All of the records are to be reproduced exactly.

+++ Stored data +++

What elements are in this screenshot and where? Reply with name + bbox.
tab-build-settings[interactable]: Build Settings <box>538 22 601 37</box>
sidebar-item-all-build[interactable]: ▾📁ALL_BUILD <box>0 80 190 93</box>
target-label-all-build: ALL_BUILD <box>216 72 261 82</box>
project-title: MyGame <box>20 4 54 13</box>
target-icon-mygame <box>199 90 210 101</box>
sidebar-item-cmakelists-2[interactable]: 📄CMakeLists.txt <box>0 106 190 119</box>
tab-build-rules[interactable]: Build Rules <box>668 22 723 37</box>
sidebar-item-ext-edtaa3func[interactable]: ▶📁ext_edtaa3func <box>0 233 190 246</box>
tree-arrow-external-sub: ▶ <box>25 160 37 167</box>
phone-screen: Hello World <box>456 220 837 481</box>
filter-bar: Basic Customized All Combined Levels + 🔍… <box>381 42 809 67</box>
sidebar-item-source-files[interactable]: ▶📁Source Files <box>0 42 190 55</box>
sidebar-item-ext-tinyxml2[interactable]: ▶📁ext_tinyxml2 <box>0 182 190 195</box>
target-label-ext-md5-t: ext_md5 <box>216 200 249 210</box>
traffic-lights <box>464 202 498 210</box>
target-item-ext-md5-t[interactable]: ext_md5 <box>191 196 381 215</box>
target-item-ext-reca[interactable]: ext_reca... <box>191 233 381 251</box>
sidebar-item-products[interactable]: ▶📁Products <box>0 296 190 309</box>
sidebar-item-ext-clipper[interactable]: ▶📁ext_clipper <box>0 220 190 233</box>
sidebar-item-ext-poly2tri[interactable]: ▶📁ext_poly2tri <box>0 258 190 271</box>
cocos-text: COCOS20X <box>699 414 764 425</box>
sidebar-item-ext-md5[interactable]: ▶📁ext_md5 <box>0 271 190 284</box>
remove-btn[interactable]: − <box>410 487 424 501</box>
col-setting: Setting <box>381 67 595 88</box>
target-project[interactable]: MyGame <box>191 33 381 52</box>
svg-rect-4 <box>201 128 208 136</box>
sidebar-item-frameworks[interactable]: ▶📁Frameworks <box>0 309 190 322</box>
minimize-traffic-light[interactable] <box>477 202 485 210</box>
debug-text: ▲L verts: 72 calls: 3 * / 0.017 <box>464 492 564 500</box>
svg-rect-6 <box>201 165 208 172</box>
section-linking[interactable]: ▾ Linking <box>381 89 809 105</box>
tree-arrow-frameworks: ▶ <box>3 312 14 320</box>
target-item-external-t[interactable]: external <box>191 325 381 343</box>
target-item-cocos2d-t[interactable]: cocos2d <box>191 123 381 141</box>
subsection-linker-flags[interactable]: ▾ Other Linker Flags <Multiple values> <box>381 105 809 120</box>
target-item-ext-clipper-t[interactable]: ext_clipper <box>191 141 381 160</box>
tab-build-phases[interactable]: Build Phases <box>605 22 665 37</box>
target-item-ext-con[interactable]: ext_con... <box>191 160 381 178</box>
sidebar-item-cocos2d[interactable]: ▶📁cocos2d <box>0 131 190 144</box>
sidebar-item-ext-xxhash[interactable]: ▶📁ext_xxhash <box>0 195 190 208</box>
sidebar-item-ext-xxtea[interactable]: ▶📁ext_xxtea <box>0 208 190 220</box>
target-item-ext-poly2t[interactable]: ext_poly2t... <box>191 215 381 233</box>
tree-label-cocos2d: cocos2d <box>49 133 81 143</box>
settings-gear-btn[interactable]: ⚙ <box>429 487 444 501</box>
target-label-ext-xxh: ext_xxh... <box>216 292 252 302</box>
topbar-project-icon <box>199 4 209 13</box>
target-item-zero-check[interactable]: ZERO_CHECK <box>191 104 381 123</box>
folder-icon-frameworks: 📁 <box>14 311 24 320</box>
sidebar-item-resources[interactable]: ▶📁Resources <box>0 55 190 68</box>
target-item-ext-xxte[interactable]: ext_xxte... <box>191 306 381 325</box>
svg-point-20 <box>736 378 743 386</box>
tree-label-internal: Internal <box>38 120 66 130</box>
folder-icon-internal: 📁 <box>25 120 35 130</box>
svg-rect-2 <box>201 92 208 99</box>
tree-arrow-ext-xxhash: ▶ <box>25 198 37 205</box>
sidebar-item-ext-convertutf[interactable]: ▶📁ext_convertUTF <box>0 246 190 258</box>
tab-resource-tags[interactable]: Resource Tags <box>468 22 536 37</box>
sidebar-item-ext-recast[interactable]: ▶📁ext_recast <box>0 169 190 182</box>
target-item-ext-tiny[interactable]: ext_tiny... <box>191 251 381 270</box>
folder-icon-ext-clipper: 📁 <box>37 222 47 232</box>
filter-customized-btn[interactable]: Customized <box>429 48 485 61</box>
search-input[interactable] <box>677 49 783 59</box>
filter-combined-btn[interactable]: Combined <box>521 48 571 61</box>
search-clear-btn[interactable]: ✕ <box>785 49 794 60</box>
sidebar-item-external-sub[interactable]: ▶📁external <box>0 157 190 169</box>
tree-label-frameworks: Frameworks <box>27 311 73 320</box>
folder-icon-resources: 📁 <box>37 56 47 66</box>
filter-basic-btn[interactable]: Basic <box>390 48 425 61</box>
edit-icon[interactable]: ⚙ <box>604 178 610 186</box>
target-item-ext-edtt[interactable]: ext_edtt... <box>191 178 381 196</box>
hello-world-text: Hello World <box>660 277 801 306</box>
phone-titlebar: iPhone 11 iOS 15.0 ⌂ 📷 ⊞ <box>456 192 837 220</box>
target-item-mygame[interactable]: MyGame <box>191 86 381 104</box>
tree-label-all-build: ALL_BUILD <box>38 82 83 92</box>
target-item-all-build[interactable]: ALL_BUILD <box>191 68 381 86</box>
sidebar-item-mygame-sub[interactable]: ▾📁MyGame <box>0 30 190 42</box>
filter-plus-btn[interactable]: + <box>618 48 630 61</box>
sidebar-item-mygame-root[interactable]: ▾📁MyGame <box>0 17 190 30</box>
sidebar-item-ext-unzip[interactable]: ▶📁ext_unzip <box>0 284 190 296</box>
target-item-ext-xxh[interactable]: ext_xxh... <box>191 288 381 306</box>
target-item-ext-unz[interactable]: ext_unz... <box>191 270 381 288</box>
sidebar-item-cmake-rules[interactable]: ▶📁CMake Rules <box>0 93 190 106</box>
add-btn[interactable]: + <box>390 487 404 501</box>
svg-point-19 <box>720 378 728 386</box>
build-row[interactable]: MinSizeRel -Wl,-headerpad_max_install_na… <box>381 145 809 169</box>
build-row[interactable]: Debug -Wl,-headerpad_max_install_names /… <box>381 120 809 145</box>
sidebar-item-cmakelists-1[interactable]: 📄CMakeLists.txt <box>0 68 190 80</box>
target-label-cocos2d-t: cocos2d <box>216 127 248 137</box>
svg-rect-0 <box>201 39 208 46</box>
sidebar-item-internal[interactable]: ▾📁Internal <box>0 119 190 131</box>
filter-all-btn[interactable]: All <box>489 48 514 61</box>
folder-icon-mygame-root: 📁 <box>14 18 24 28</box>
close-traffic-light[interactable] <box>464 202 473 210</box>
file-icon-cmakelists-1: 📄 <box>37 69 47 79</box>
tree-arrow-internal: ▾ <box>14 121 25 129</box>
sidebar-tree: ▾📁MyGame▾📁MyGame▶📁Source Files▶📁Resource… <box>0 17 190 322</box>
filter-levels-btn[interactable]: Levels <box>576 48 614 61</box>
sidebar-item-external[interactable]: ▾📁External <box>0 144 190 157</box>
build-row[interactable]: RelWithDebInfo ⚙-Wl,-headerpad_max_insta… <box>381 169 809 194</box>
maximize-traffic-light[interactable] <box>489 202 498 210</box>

+++

* [Exercise answer]
What elements are in this screenshot and where? Reply with name + bbox.
tab-build-settings[interactable]: Build Settings <box>538 22 601 37</box>
sidebar-item-all-build[interactable]: ▾📁ALL_BUILD <box>0 80 190 93</box>
target-label-all-build: ALL_BUILD <box>216 72 261 82</box>
project-title: MyGame <box>20 4 54 13</box>
target-icon-mygame <box>199 90 210 101</box>
sidebar-item-cmakelists-2[interactable]: 📄CMakeLists.txt <box>0 106 190 119</box>
tab-build-rules[interactable]: Build Rules <box>668 22 723 37</box>
sidebar-item-ext-edtaa3func[interactable]: ▶📁ext_edtaa3func <box>0 233 190 246</box>
tree-arrow-external-sub: ▶ <box>25 160 37 167</box>
phone-screen: Hello World <box>456 220 837 481</box>
filter-bar: Basic Customized All Combined Levels + 🔍… <box>381 42 809 67</box>
sidebar-item-source-files[interactable]: ▶📁Source Files <box>0 42 190 55</box>
sidebar-item-ext-tinyxml2[interactable]: ▶📁ext_tinyxml2 <box>0 182 190 195</box>
target-label-ext-md5-t: ext_md5 <box>216 200 249 210</box>
traffic-lights <box>464 202 498 210</box>
target-item-ext-md5-t[interactable]: ext_md5 <box>191 196 381 215</box>
target-item-ext-reca[interactable]: ext_reca... <box>191 233 381 251</box>
sidebar-item-products[interactable]: ▶📁Products <box>0 296 190 309</box>
sidebar-item-ext-clipper[interactable]: ▶📁ext_clipper <box>0 220 190 233</box>
sidebar-item-ext-poly2tri[interactable]: ▶📁ext_poly2tri <box>0 258 190 271</box>
cocos-text: COCOS20X <box>699 414 764 425</box>
sidebar-item-ext-md5[interactable]: ▶📁ext_md5 <box>0 271 190 284</box>
remove-btn[interactable]: − <box>410 487 424 501</box>
col-setting: Setting <box>381 67 595 88</box>
target-project[interactable]: MyGame <box>191 33 381 52</box>
svg-rect-4 <box>201 128 208 136</box>
sidebar-item-frameworks[interactable]: ▶📁Frameworks <box>0 309 190 322</box>
minimize-traffic-light[interactable] <box>477 202 485 210</box>
debug-text: ▲L verts: 72 calls: 3 * / 0.017 <box>464 492 564 500</box>
svg-rect-6 <box>201 165 208 172</box>
section-linking[interactable]: ▾ Linking <box>381 89 809 105</box>
tree-arrow-frameworks: ▶ <box>3 312 14 320</box>
target-item-external-t[interactable]: external <box>191 325 381 343</box>
target-item-cocos2d-t[interactable]: cocos2d <box>191 123 381 141</box>
subsection-linker-flags[interactable]: ▾ Other Linker Flags <Multiple values> <box>381 105 809 120</box>
target-item-ext-clipper-t[interactable]: ext_clipper <box>191 141 381 160</box>
tab-build-phases[interactable]: Build Phases <box>605 22 665 37</box>
target-item-ext-con[interactable]: ext_con... <box>191 160 381 178</box>
sidebar-item-cocos2d[interactable]: ▶📁cocos2d <box>0 131 190 144</box>
sidebar-item-ext-xxhash[interactable]: ▶📁ext_xxhash <box>0 195 190 208</box>
sidebar-item-ext-xxtea[interactable]: ▶📁ext_xxtea <box>0 208 190 220</box>
target-item-ext-poly2t[interactable]: ext_poly2t... <box>191 215 381 233</box>
tree-label-cocos2d: cocos2d <box>49 133 81 143</box>
settings-gear-btn[interactable]: ⚙ <box>429 487 444 501</box>
target-label-ext-xxh: ext_xxh... <box>216 292 252 302</box>
topbar-project-icon <box>199 4 209 13</box>
target-item-zero-check[interactable]: ZERO_CHECK <box>191 104 381 123</box>
folder-icon-frameworks: 📁 <box>14 311 24 320</box>
sidebar-item-resources[interactable]: ▶📁Resources <box>0 55 190 68</box>
target-item-ext-xxte[interactable]: ext_xxte... <box>191 306 381 325</box>
svg-point-20 <box>736 378 743 386</box>
tree-label-internal: Internal <box>38 120 66 130</box>
folder-icon-internal: 📁 <box>25 120 35 130</box>
svg-rect-2 <box>201 92 208 99</box>
tree-arrow-ext-xxhash: ▶ <box>25 198 37 205</box>
sidebar-item-ext-convertutf[interactable]: ▶📁ext_convertUTF <box>0 246 190 258</box>
tab-resource-tags[interactable]: Resource Tags <box>468 22 536 37</box>
sidebar-item-ext-recast[interactable]: ▶📁ext_recast <box>0 169 190 182</box>
target-item-ext-tiny[interactable]: ext_tiny... <box>191 251 381 270</box>
folder-icon-ext-clipper: 📁 <box>37 222 47 232</box>
filter-customized-btn[interactable]: Customized <box>429 48 485 61</box>
search-input[interactable] <box>677 49 783 59</box>
filter-combined-btn[interactable]: Combined <box>521 48 571 61</box>
search-clear-btn[interactable]: ✕ <box>785 49 794 60</box>
sidebar-item-external-sub[interactable]: ▶📁external <box>0 157 190 169</box>
tree-label-frameworks: Frameworks <box>27 311 73 320</box>
folder-icon-resources: 📁 <box>37 56 47 66</box>
filter-basic-btn[interactable]: Basic <box>390 48 425 61</box>
edit-icon[interactable]: ⚙ <box>604 178 610 186</box>
target-item-ext-edtt[interactable]: ext_edtt... <box>191 178 381 196</box>
hello-world-text: Hello World <box>660 277 801 306</box>
phone-titlebar: iPhone 11 iOS 15.0 ⌂ 📷 ⊞ <box>456 192 837 220</box>
target-item-mygame[interactable]: MyGame <box>191 86 381 104</box>
tree-label-all-build: ALL_BUILD <box>38 82 83 92</box>
target-item-all-build[interactable]: ALL_BUILD <box>191 68 381 86</box>
sidebar-item-mygame-sub[interactable]: ▾📁MyGame <box>0 30 190 42</box>
filter-plus-btn[interactable]: + <box>618 48 630 61</box>
sidebar-item-mygame-root[interactable]: ▾📁MyGame <box>0 17 190 30</box>
sidebar-item-ext-unzip[interactable]: ▶📁ext_unzip <box>0 284 190 296</box>
target-item-ext-xxh[interactable]: ext_xxh... <box>191 288 381 306</box>
target-item-ext-unz[interactable]: ext_unz... <box>191 270 381 288</box>
sidebar-item-cmake-rules[interactable]: ▶📁CMake Rules <box>0 93 190 106</box>
add-btn[interactable]: + <box>390 487 404 501</box>
svg-point-19 <box>720 378 728 386</box>
build-row[interactable]: MinSizeRel -Wl,-headerpad_max_install_na… <box>381 145 809 169</box>
build-row[interactable]: Debug -Wl,-headerpad_max_install_names /… <box>381 120 809 145</box>
sidebar-item-cmakelists-1[interactable]: 📄CMakeLists.txt <box>0 68 190 80</box>
target-label-cocos2d-t: cocos2d <box>216 127 248 137</box>
svg-rect-0 <box>201 39 208 46</box>
sidebar-item-internal[interactable]: ▾📁Internal <box>0 119 190 131</box>
filter-all-btn[interactable]: All <box>489 48 514 61</box>
folder-icon-mygame-root: 📁 <box>14 18 24 28</box>
close-traffic-light[interactable] <box>464 202 473 210</box>
file-icon-cmakelists-1: 📄 <box>37 69 47 79</box>
tree-arrow-internal: ▾ <box>14 121 25 129</box>
sidebar-tree: ▾📁MyGame▾📁MyGame▶📁Source Files▶📁Resource… <box>0 17 190 322</box>
filter-levels-btn[interactable]: Levels <box>576 48 614 61</box>
sidebar-item-external[interactable]: ▾📁External <box>0 144 190 157</box>
build-row[interactable]: RelWithDebInfo ⚙-Wl,-headerpad_max_insta… <box>381 169 809 194</box>
maximize-traffic-light[interactable] <box>489 202 498 210</box>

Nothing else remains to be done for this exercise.